2. Harmoni bisa tercipta dari perbedaan yang menyatu

Angklung juga hadir dengan filosofi penyatuan perbedaan yang berujung pada harmoni. Konsep ini merujuk pada bentuk tabung angklung yang terdiri dari berbagai ukuran dan not yang berbeda. Setiap not nada tersebut berdiri sendiri dan bahkan berbeda satu dengan lainnya.
Saat disatukan, setiap not nada justru menjadi harmoni yang utuh hingga mampu menciptakan sebuah lagu saat dimainkan secara teratur bersama-sama.

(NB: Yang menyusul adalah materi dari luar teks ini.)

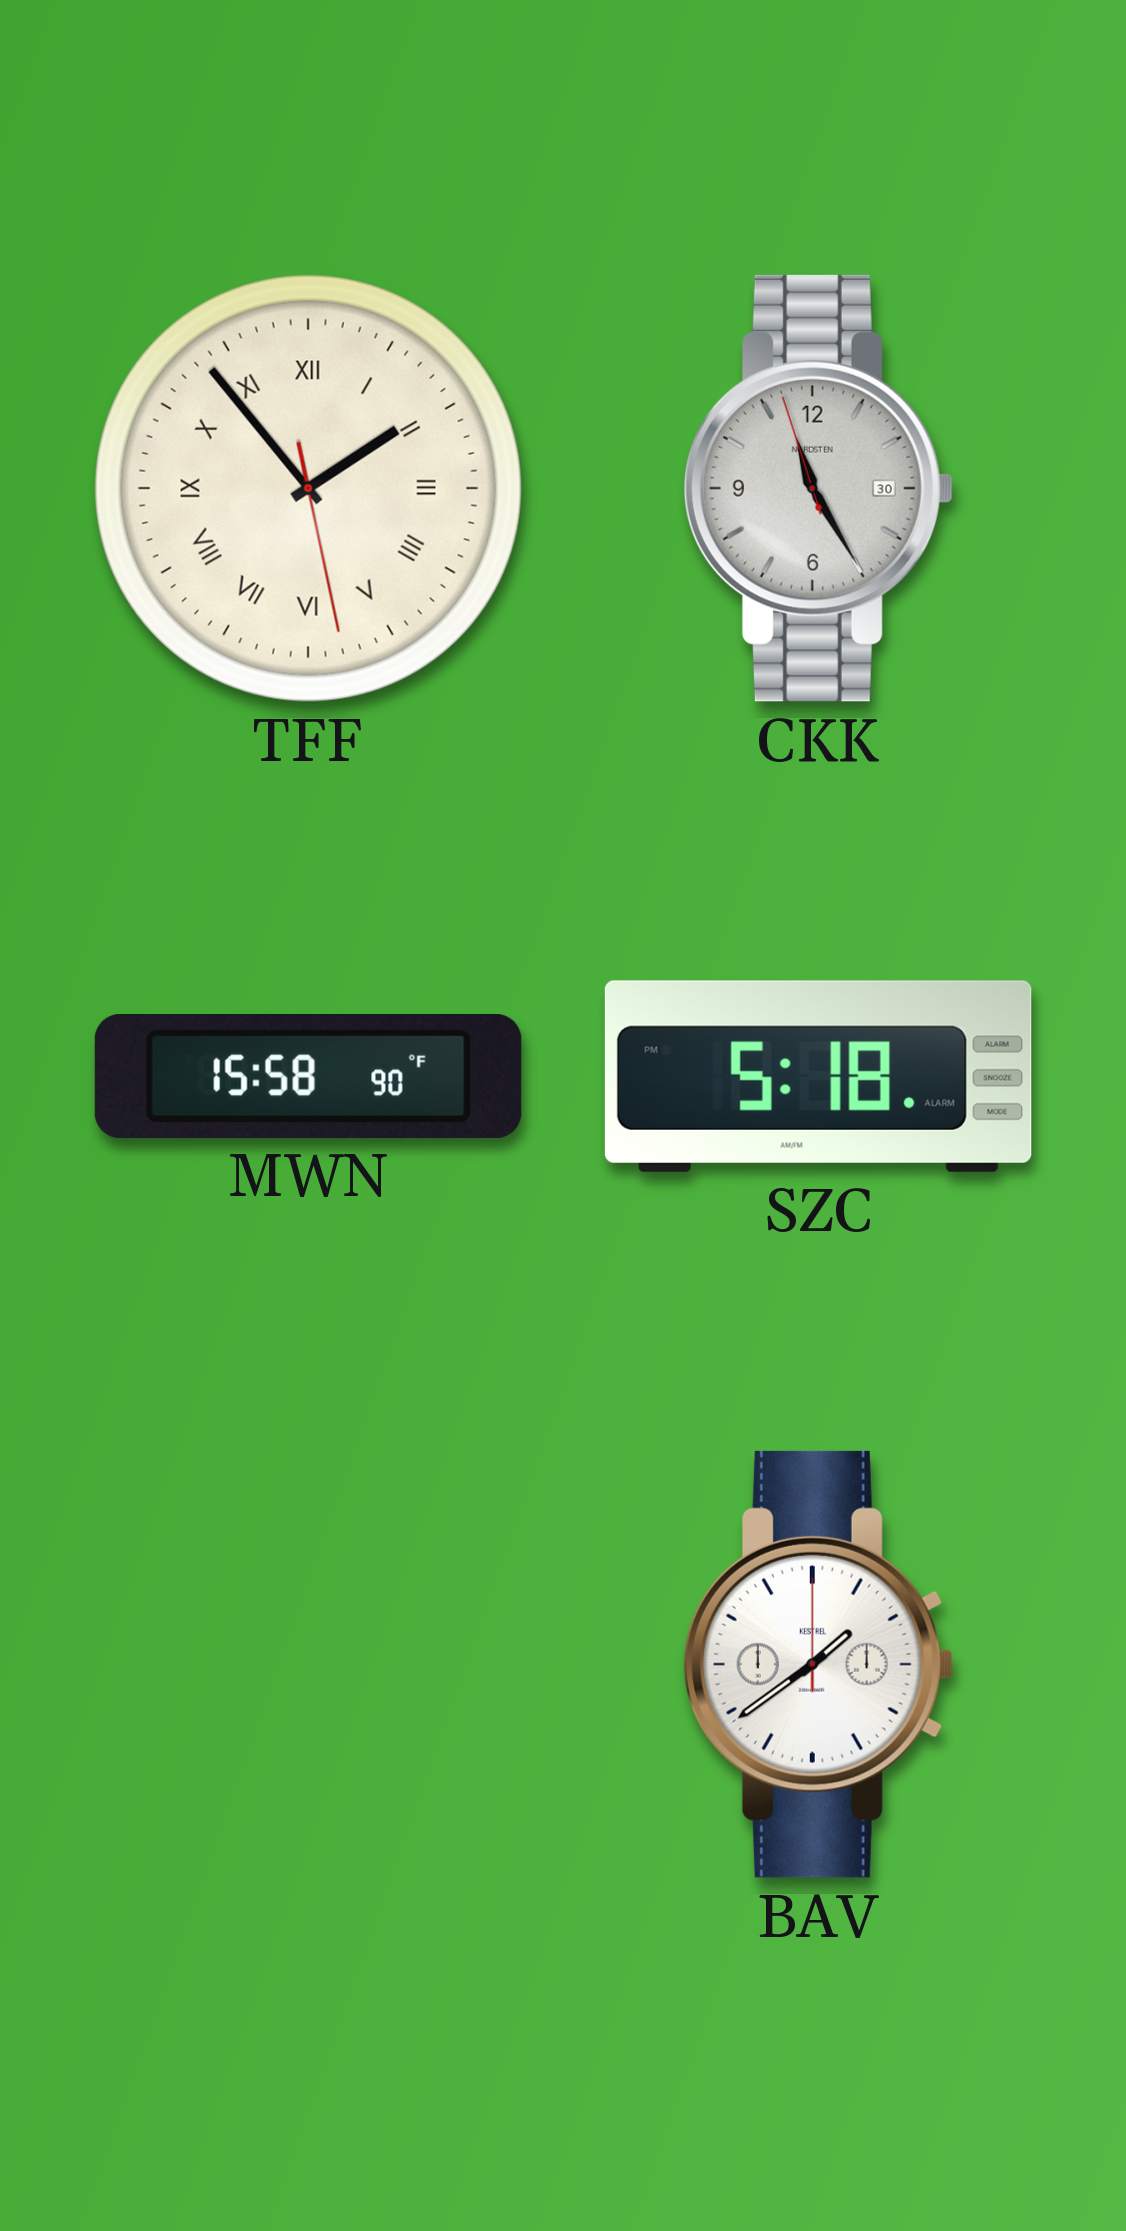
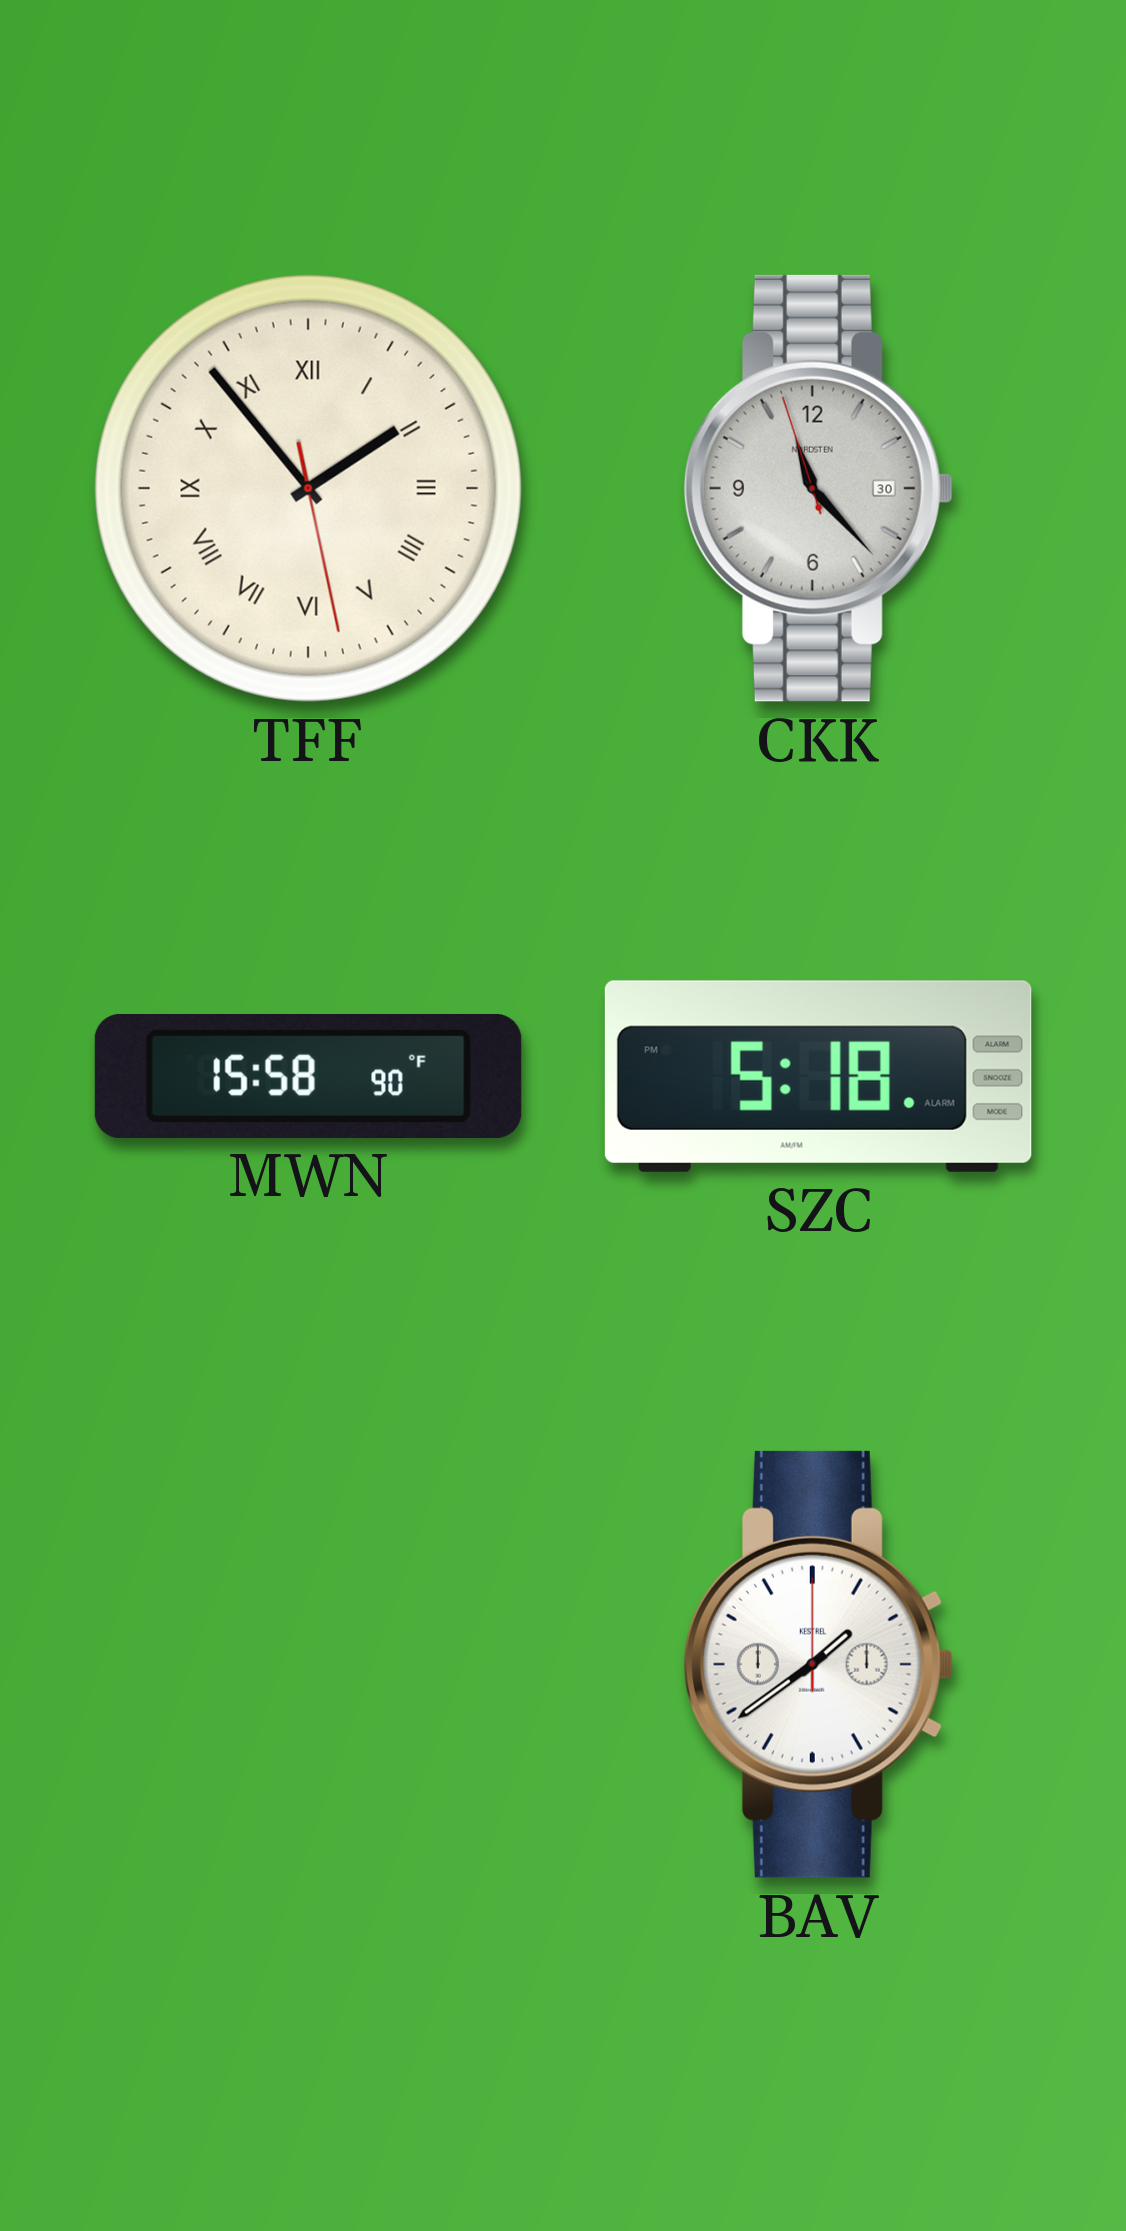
CKK: 11:24 -> 11:22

Tanpa disadari, cara angklung berbunyi menjadi kumpulan nada harmonis sejalan dengan perkembangan hidup manusia. Manusia yang berbeda tetapi mau dan mampu menyatu akan menciptakan harmoni kehidupan yabg berjalan beriringan.

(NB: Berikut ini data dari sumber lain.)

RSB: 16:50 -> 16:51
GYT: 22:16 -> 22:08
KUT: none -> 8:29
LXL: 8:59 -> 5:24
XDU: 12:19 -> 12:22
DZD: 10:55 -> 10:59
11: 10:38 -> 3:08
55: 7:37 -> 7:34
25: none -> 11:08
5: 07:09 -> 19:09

3. Kekompakan, kesabaran, dan tenggang rasa menjadi kunci hidup harmonis

Dalam memainkan alat musik angklung, butuh kekompakan, kesabaran, dan tenggang rasa agar bisa membawakan lagu yang utuh. Setiap not tidak selalu berbunyi bersamaan hingga harus tahu kapan berhenti dan bermain menyesuaikn kebutuhan nada sesuai irama.
Sama halnya dengan menjalani hidup, manusia juga harus menerapkan kekompakan, kesabaran, dan tenggang rasa jika ingin membangun keharmonisan sosial. Jika dalam angklung menahan untuk membunyikan not, dalam hidup harus bisa menahan ego untuk selalu mendapat spotlight.

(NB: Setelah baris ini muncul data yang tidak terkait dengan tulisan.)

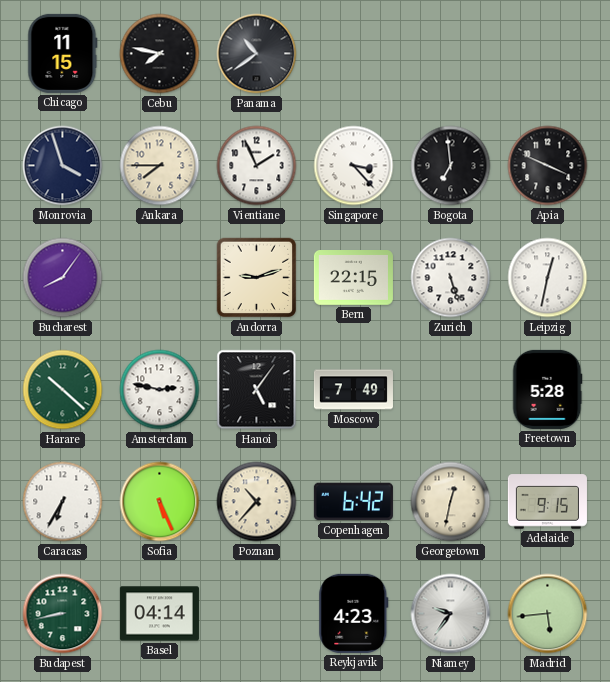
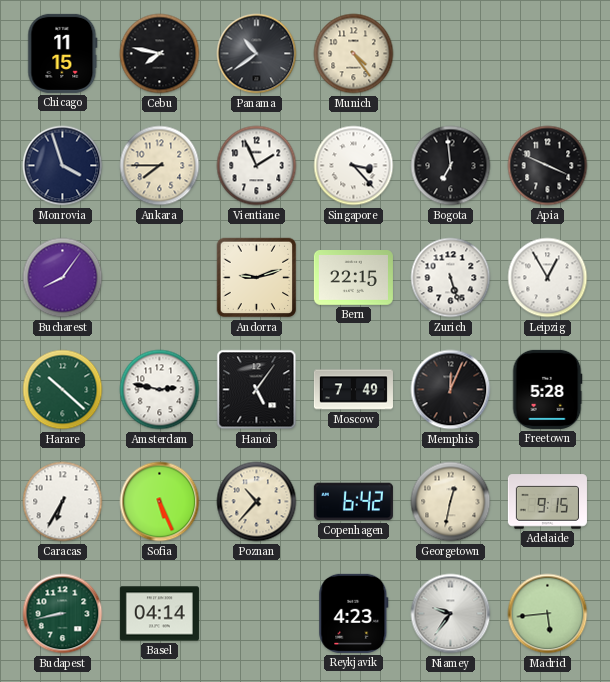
Munich: none -> 4:24
Leipzig: 12:32 -> 12:55
Memphis: none -> 12:04
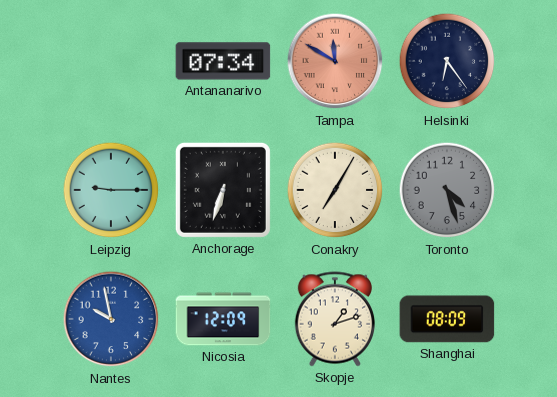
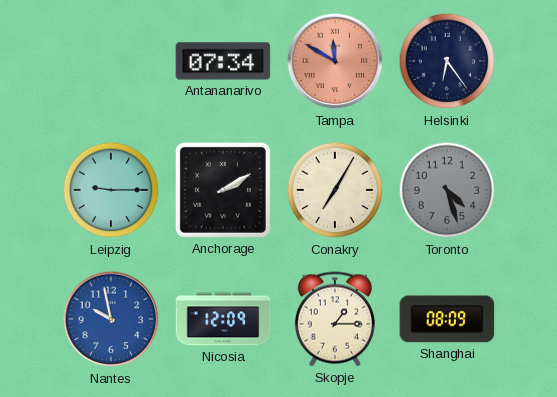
Anchorage: 6:33 -> 2:10
Skopje: 1:12 -> 1:15
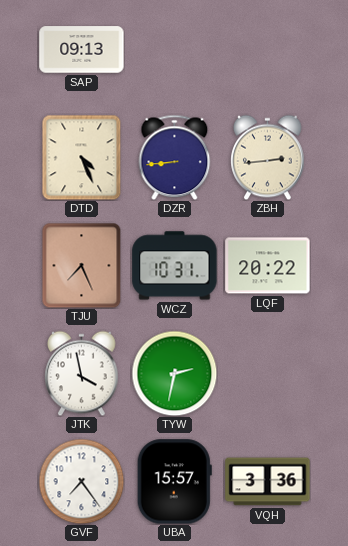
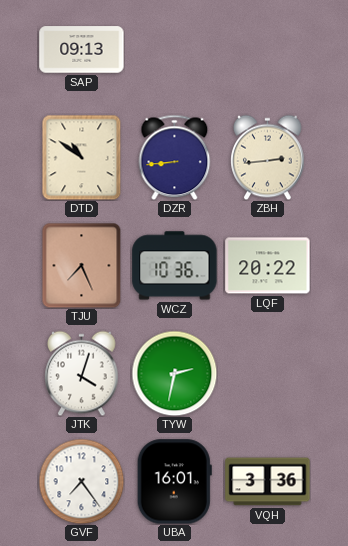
DTD: 4:26 -> 10:51
WCZ: 10:31 -> 10:36
JTK: 3:58 -> 4:03
UBA: 15:57 -> 16:01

4. Keberhasilan membutuhkan konsentrasi tinggi

Filosifi angklung selanjutnya berhubungan dengan cara meraih keberhasilan yang membutuhkan fokus. Bukan asal menggoyangkan bambu, membangun harmonisasi nada dari angklung membutuhkan konsentrasi yang tinggi.
Setiap pemain memiliki "jatah" untuk membunyikan nadanya masing-masing sesuai arahan konduktor. Satu saja not melenceng, harmoni lagu akan buyar dan berdampak pada keseluruhan performa kelompok. Oleh karena itu, perlu kerelaan untuk mengikuti arahan pemimpin, baik dalam angklung maupun kehidupan.
5. Pemimpin menjadi pusat keselarasan

Dalam angklung, keselarasan musik juga bergantung pada pemimpin di depan. Tim angklung bisa sukses saat kepemimpinan konduktor menjadi pondasi utama dalam menyelaraskan perbedaan not untuk dibunyikan sesuai notasi lagu.
Tanggung jawab pemimpin cukup besar dalam menyatukan perbedaan. Bukan dengan memerintah tetapi merangkul anggota kelompok agar memiliki kesadaran untuk mengikuti arahan.
Belajar dari filosofi hidup angklung yang memiliki makna mendalam bagi kehidupan, harmonisasi akan bisa tercipta bagi mereka yang mau memahami. Dari kearifan lokal berbentuk musik berbahan bambu, apakah kamu sudah mampu mengambil setiap pelajaran untuk diterapkan dalam kehidupan?